I hear it a lot.  "My dog is getting away with (insert x, y, z)" so the owner feels compelled to correct the dog, rather than correct the training.  I definitely don't discount that a history of intentional and/or unintentional reinforcement makes changing the behavior difficult, but I also know that "allowing" an annoying behavior to happen once or twice impacts you, more than the dog.  

Last night I got home from work, packed up both dogs (along with an insane amount of "stuff") and we headed to a Nature Park about 20 minutes from our house.  I took Buzz walking there once, and it was beautifully large, secluded, and had a LOT of things for us to work through.  I laid Bailey's track, laid Buzz's track and then ran Buzz.  The past couple times I've taken him tracking, he hasn't offered the article indication I want to see.  He's been "taught" to pick up the article (since he won't sit or down reliably on wet/otherwise yucky grass... and I need a reliable indication), but just hasn't lately.  Sometimes I waited for the correct indication, but other times I just let him "get away with it" (said tongue in cheek) and we continued on.  At the UGSDA show this weekend, we worked on our article indication.  Yes--in the midst of a conformation show, I trained my dog for tracking.  *gasp*

1. Find suitable article
2. Get dog playing "101 things" with it
3. Reinforce the desired response
4. Reinforce some more
5. Take dog out tracking almost two weeks later and see that training the dog has a positive effect... whoda thunk?

I let Buzz "get away" with not indicating in previous tracking sessions and yet he... indicated (arguably) better?  Yes!

I also chose not to work on Bailey's LLW after we tracked.  LLW takes work (imagine THAT), so instead I put her x-back harness on, put my skijor belt on, and off we went.  She happily pulled ahead, I was happy to be pulled... and neither one of us was hurting ourselves.  Best invention and suggestion ever (the x-back and skijor belt with line that is).  I guess I let my dog "get away" with pulling then, and by that I mean I encouraged it! 

5 comments:

Lauren said...

But it's so EASY to let them get away with stuff! :p

Do you happen to know if they make x-back harnesses for smaller dogs? LLW is death with Frodo, and if I don't have an alternative for daily walks we'll never have a LLW.

Megan said...

I would imagine they do... but I almost wonder if a "regular" pulling harness would be better due to him being so low to the ground. Hmm, now I need to think about that!

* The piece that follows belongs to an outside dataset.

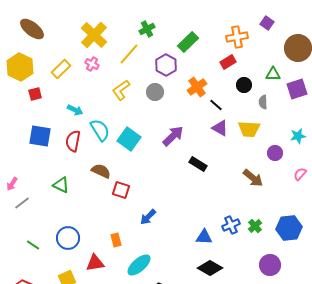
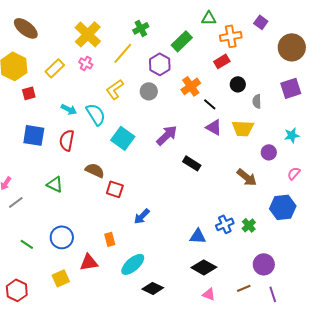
green triangle: (273, 74) -> (209, 18), moved
cyan semicircle: (100, 130) -> (96, 114), moved
blue hexagon: (289, 228) -> (283, 207), moved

It can be quite easy to just allow things to happen... for some people. Not type A/OCD (ahem, CDO is in alphabetical order) people though. Yeah, that's not me... noooope!

Lauren said...

Yeah, that would probably work as well. Plus I already have one of those so it would be "free" lol

And yeah, I am a total Type A personality, but the dogs are the one thing that I could never win at!

Laura and The Corgi, Toller, & Duck said...

hmmm. I hear the similar statement, "he's blowing me off" a lot. I would say that most of the time the dog is either not trained completely, too distracted, or the rate of reinforcement is way off and the dog has no clue how to earn a reward.

In your first example though, I would say (without knowing Buzz that well and the level of training you've done) it's stress and/or not really knowing what you want. I know if my dogs are stressed or confused there is no way I would force it, it would only make it worse.

I suppose I would hear those statements a ton more if I trained at a more traditional club with a completely different outlook on training.

Kristen said...

"the owner feels compelled to correct the dog, rather than correct the training" I really like that! Very well put.